James R. Kennedy and Dave Bradshaw are our commentary duo for tonight.

Pro Wrestling World Cup Third Round
Mike Bailey def. Travis Banks

I was all set to say this match disappointed a few minutes in. At first they didn’t seem to mesh too well together and there were a few moments where their timing felt off. Thankfully though, things really picked up after the shaky start and these two put on a really good hard hitting opener. I ended up being suprised by the result, which occurred when Bailey hit his shooting star knee drop, as I expected Banks to advance to set up an Ospreay vs. Prestige quarter final after Stacked kicked off that feud. I have zero problem with Bailey moving on though, as he’s been the MVP of the tournament so far and only added to his case with this match. ***3/4

Pro Wrestling World Cup Third Round
Penta El Zero M def. Bad Bones

This was a solid encounter between two big lads, but I never really felt it developed past both guys trading their signature offense. They got the crowd into it to a point, but without any real clear story there was somewhat of a limit to the investment. Throw in that the finish, Penta hitting the Fear Factor Package Piledriver, came after two Canadian Destroyers (one of my least favourite moves in wrestling mostly due to its overuse) and I’d have to say that this match ended up disappointing me a tad considering that these are two guys I generally enjoy a lot. ***1/4

Marty Scurll & War Machine def. The Prestige (Hendry, Gunn & Ligero)

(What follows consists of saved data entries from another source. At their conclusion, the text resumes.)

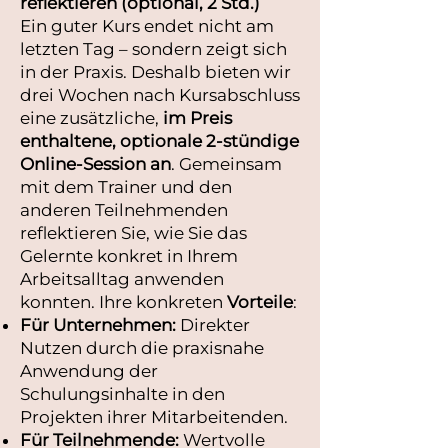
reflektieren (optional, 2 Std.)
Ein guter Kurs endet nicht am
letzten Tag – sondern zeigt sich
in der Praxis. Deshalb bieten wir
drei Wochen nach Kursabschluss
eine zusätzliche,
im Preis
enthaltene, optionale 2-stündige
Online-Session an
. Gemeinsam
mit dem Trainer und den
anderen Teilnehmenden
reflektieren Sie, wie Sie das
Gelernte konkret in Ihrem
Arbeitsalltag anwenden
konnten. Ihre konkreten
Vorteile
:
Für Unternehmen:
Direkter
Nutzen durch die praxisnahe
Anwendung der
Schulungsinhalte in den
Projekten ihrer Mitarbeitenden.
Für Teilnehmende:
Wertvolle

While nobody looked bad at all in this match, War Machine were just a cut above. They just exuded star power, and somewhat overshadowed the feud they were trying to build (Scurll against Hendry) just by being so awesome. Over the past few years they’ve become the bar for heavyweight tag teams, with both of them being experts in how to utilise their size and power to the utmost in their matches.

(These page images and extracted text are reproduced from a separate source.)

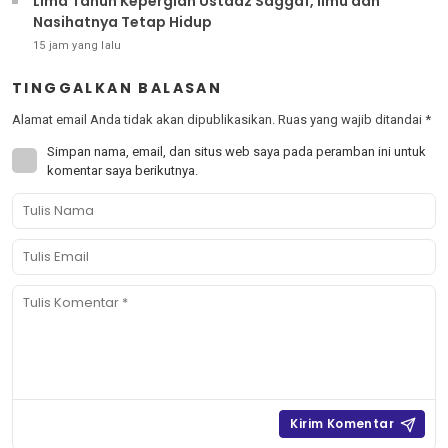
Lima Tahun Kepergian Ustadz Saggaf, Ilmu dan
Nasihatnya Tetap Hidup
15 jam yang lalu
TINGGALKAN BALASAN
Alamat email Anda tidak akan dipublikasikan.
Ruas yang wajib ditandai
*
Simpan nama, email, dan situs web saya pada peramban ini untuk
komentar saya berikutnya.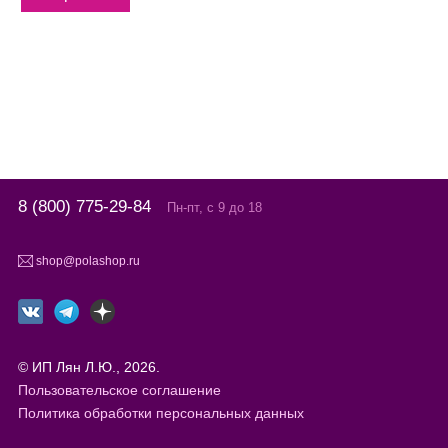
8 (800) 775-29-84
Пн-пт, с 9 до 18
shop@polashop.ru
© ИП Лян Л.Ю., 2026.
Пользовательское соглашение
Политика обработки персональных данных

Marty debuted a new finisher here: an Inverted Crucifix Driver. Oddly he decided to tease it multiple times throughout the match to little or no reaction due to it not having been established, but it looked good once he did hit it, although the crowd didn’t react too loudly until the pinfall had been counted as I don’t think they expected the move to mark the end of the match. Overall, a very good hectic six man, that would have probably benefitted from having a couple of minutes shaved off. ***1/2

After the match the Prestige went on to attack Scurll three on one (War Machine just seemed to disappear) to further build to the eventual Scurll-Hendry match.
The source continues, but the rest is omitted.